Etudiant l’important traité The Islamic Ruling on the Permissibility of Martyrdom Operations (disponible sur ce site sous forme de fichier PDF), Cook montre comment ses auteurs s’appuient sur les traditions musulmanes qui approuve celui qui va au combat “dans le chemin de Dieu” sans espoir d’y revenir, mais met en même temps en évidence que le traité évite de prêter attention à la différence qu’il y a entre un combat ouvert et le caractère “secret” de l’attentat suicide. Celui qui commet un tel attentat meurt de sa propre main, contrairement à celui qui perd la vie au combat.
Les auteurs du traité parviennent à la conclusion qu’une opération peut être menée si les avantages qu’en retirent les musulmans sont suffisamment importants. Un autre élément important, ajoute Cook, est celui de l’intention: il faut que celle-ci soit spirituelle. Selon Cook, la question de l’intention en arrive à occuper dans la littérature jihadiste moderne une place bien plus large que dans l’islam traditionnel, arrivant ainsi à justifier des actions qui auraient autrefois fait l’objet d’un examen critique beaucoup plus sévère.

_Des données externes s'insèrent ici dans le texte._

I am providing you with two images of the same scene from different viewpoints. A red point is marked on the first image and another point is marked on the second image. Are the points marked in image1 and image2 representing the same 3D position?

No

Il se livre ensuite à une analyse détaillée du texte de “La dernière nuit“, que nous ne résumerons pas ici: nous nous proposons ultérieurement de mettre ce document à disposition des visiteurs du site, de préférence en traduction française.
Les “opérations de martyre” ne peuvent trouver dans la loi musulmane qu’une base fort ténue: ce qui les motive est avant tout que c’est une arme relativement accessible pour une communauté qui se sent en situation d’infériorité et qui a le sentiment de surmonter ainsi l’impuissance qu’elle ressent et de parvenir à infliger des dommages à l’ennemi.
Il ne faut pas négliger non plus l’itinéraire individuel des croyants qui se lancent dans de telles actions: certains sont pieux, mais d’autres ont mené une vie qui n’a pas été exempte de péchés et qu’ils voient ainsi la possibilité de racheter radicalement en les expiant.
Cook conclut que le monde musulman va être tôt ou tard contraint de se prononcer sur les “opérations de martyre”. Si l’on en arrivait à une acceptation générale de celles-ci, cela aurait de sérieuses conséquences pour l’autorité morale de cette religion, mais également sociales (affaiblissement du tabou contre le suicide en général) et internationales (relations entre le monde musulman et le reste du monde).
Références: David Cook, “Suicide Attacks and ‘Martyrdom Operations’ in Contemporary Jihad Literature”, Nova Religio: The Journal of Alternative and Emergent Religions, 6/1, octobre 2002, pp. 7-44.